Segment Start: Records to use
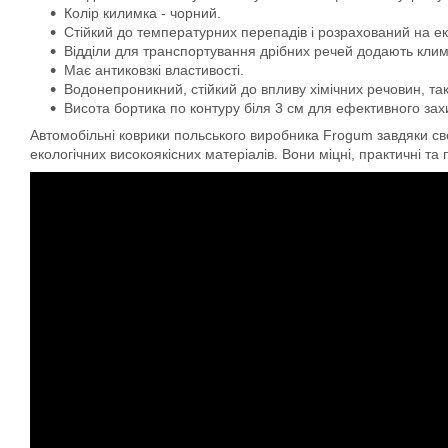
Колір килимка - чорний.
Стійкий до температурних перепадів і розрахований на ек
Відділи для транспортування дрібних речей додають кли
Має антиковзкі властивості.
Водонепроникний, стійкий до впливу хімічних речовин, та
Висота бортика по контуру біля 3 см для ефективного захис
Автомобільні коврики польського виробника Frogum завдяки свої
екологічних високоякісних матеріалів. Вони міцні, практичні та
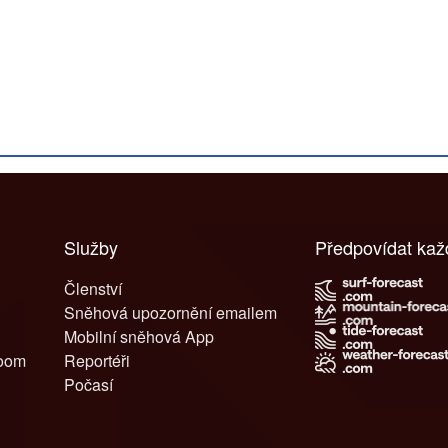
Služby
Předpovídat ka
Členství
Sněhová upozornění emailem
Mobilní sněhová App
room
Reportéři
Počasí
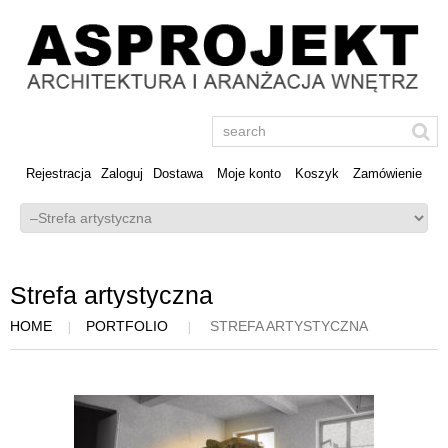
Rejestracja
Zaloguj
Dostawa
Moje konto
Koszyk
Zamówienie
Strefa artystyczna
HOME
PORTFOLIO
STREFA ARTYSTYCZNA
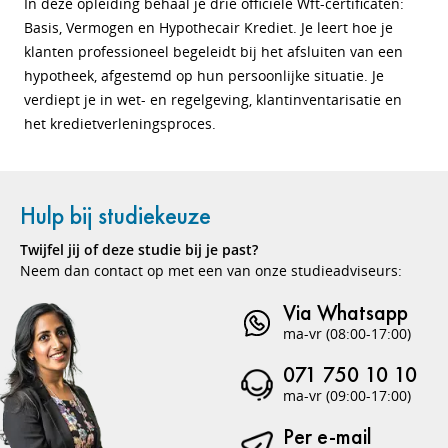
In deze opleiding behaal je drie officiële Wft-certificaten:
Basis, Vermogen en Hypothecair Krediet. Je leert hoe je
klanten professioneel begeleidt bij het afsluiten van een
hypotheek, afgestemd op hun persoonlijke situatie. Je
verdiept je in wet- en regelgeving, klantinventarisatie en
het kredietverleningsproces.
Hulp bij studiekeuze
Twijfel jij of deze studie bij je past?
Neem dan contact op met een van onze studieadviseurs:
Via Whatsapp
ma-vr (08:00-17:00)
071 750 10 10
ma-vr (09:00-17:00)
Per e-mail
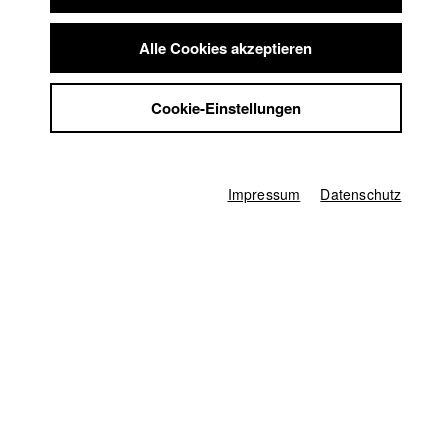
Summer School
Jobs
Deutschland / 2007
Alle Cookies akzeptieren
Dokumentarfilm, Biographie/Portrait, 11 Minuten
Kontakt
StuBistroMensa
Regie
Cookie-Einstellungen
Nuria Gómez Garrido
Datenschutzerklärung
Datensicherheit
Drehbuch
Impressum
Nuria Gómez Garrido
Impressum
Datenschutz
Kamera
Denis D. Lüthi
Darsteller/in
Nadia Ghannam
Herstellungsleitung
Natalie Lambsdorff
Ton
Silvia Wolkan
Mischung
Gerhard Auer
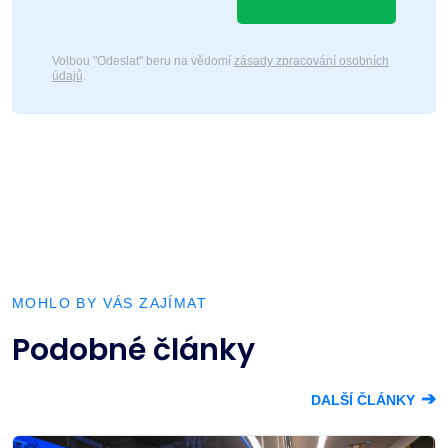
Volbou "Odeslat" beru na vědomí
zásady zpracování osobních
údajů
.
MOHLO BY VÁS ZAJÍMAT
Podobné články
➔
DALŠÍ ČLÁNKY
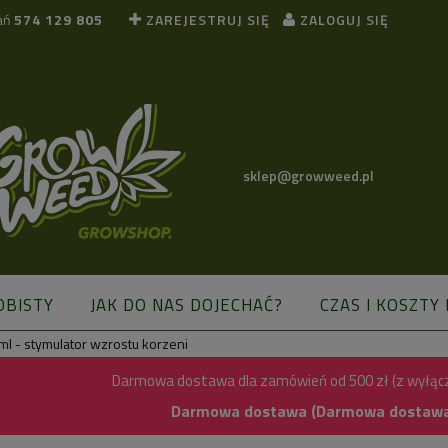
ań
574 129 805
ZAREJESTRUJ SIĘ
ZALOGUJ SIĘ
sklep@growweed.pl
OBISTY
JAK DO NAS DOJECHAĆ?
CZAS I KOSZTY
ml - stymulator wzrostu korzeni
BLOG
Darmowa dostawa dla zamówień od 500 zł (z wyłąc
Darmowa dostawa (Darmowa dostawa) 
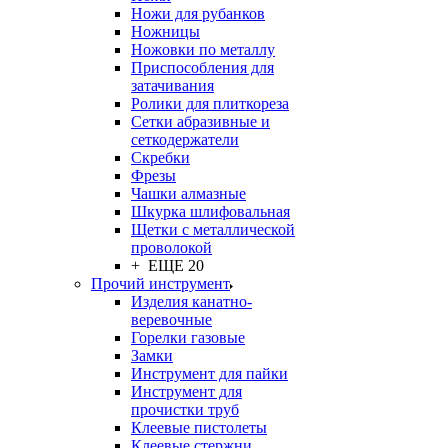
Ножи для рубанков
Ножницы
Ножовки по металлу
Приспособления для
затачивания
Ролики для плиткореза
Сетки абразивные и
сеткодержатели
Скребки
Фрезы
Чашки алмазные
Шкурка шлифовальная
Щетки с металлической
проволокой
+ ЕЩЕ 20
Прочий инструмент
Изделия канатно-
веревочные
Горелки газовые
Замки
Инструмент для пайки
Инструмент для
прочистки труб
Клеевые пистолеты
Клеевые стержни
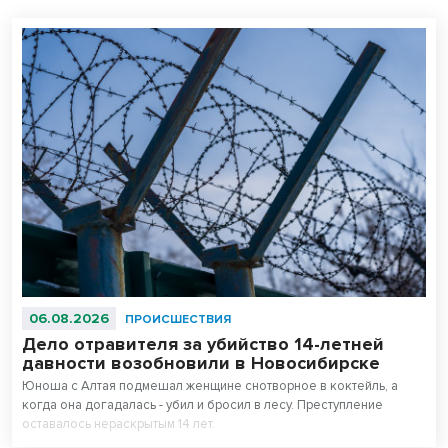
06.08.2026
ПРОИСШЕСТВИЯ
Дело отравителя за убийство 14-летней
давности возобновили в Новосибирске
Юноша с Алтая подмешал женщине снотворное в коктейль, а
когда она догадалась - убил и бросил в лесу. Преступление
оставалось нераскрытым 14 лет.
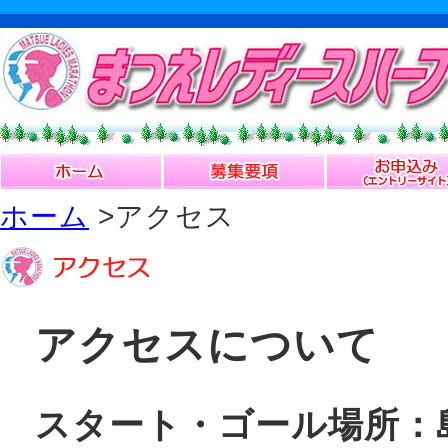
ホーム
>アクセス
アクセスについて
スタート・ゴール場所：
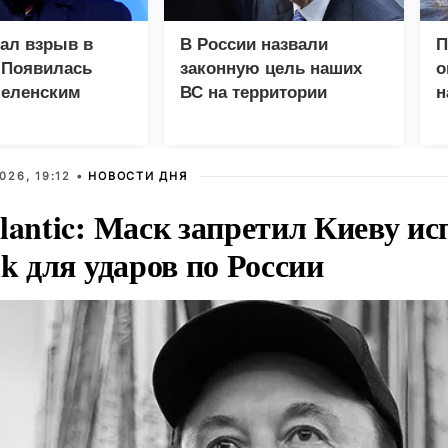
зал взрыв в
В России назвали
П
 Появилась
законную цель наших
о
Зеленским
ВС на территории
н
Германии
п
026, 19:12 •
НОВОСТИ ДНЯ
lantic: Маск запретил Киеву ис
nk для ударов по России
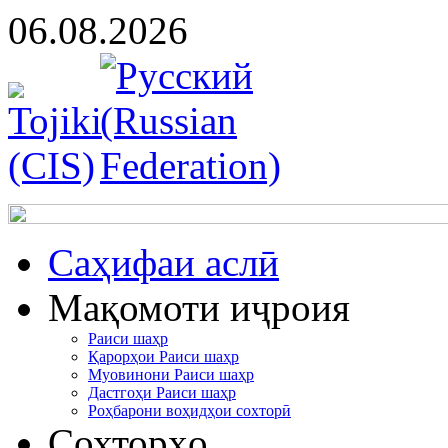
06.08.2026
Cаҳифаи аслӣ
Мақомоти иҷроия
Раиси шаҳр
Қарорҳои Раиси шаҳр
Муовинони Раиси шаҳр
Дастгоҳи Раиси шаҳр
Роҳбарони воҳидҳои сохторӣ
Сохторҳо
Segment End: Records to use
* **Work instructions**
Retype all entries exactly; omit pictures.

* **Finished exercise**
Колір килимка - чорний.
Стійкий до температурних перепадів і розрахований на ек
Відділи для транспортування дрібних речей додають кли
Має антиковзкі властивості.
Водонепроникний, стійкий до впливу хімічних речовин, та
Висота бортика по контуру біля 3 см для ефективного захис
Автомобільні коврики польського виробника Frogum завдяки свої
екологічних високоякісних матеріалів. Вони міцні, практичні та
Služby
Předpovídat ka
Členství
Sněhová upozornění emailem
Mobilní sněhová App
room
Reportéři
Počasí
Rejestracja
Zaloguj
Dostawa
Moje konto
Koszyk
Zamówienie
Strefa artystyczna
HOME
PORTFOLIO
STREFA ARTYSTYCZNA
In deze opleiding behaal je drie officiële Wft-certificaten:
Basis, Vermogen en Hypothecair Krediet. Je leert hoe je
klanten professioneel begeleidt bij het afsluiten van een
hypotheek, afgestemd op hun persoonlijke situatie. Je
verdiept je in wet- en regelgeving, klantinventarisatie en
het kredietverleningsproces.
Hulp bij studiekeuze
Twijfel jij of deze studie bij je past?
Neem dan contact op met een van onze studieadviseurs:
Via Whatsapp
ma-vr (08:00-17:00)
071 750 10 10
ma-vr (09:00-17:00)
Per e-mail
Summer School
Jobs
Deutschland / 2007
Alle Cookies akzeptieren
Dokumentarfilm, Biographie/Portrait, 11 Minuten
Kontakt
StuBistroMensa
Regie
Cookie-Einstellungen
Nuria Gómez Garrido
Datenschutzerklärung
Datensicherheit
Drehbuch
Impressum
Nuria Gómez Garrido
Impressum
Datenschutz
Kamera
Denis D. Lüthi
Darsteller/in
Nadia Ghannam
Herstellungsleitung
Natalie Lambsdorff
Ton
Silvia Wolkan
Mischung
Gerhard Auer
Volbou "Odeslat" beru na vědomí
zásady zpracování osobních
údajů
.
MOHLO BY VÁS ZAJÍMAT
Podobné články
➔
DALŠÍ ČLÁNKY
ań
574 129 805
ZAREJESTRUJ SIĘ
ZALOGUJ SIĘ
sklep@growweed.pl
OBISTY
JAK DO NAS DOJECHAĆ?
CZAS I KOSZTY
ml - stymulator wzrostu korzeni
BLOG
Darmowa dostawa dla zamówień od 500 zł (z wyłąc
Darmowa dostawa (Darmowa dostawa) 
Ножи для рубанков
Ножницы
Ножовки по металлу
Приспособления для
затачивания
Ролики для плиткореза
Сетки абразивные и
сеткодержатели
Скребки
Фрезы
Чашки алмазные
Шкурка шлифовальная
Щетки с металлической
проволокой
+ ЕЩЕ 20
Прочий инструмент
Изделия канатно-
веревочные
Горелки газовые
Замки
Инструмент для пайки
Инструмент для
прочистки труб
Клеевые пистолеты
Клеевые стержни
06.08.2026
ПРОИСШЕСТВИЯ
Дело отравителя за убийство 14-летней
давности возобновили в Новосибирске
Юноша с Алтая подмешал женщине снотворное в коктейль, а
когда она догадалась - убил и бросил в лесу. Преступление
оставалось нераскрытым 14 лет.
ホーム
>アクセス
アクセスについて
スタート・ゴール場所：
зал взрыв в
В России назвали
П
 Появилась
законную цель наших
о
Зеленским
ВС на территории
н
Германии
п
026, 19:12 •
НОВОСТИ ДНЯ
lantic: Маск запретил Киеву ис
nk для ударов по России
06.08.2026
Cаҳифаи аслӣ
Мақомоти иҷроия
Раиси шаҳр
Қарорҳои Раиси шаҳр
Муовинони Раиси шаҳр
Дастгоҳи Раиси шаҳр
Роҳбарони воҳидҳои сохторӣ
Сохторҳо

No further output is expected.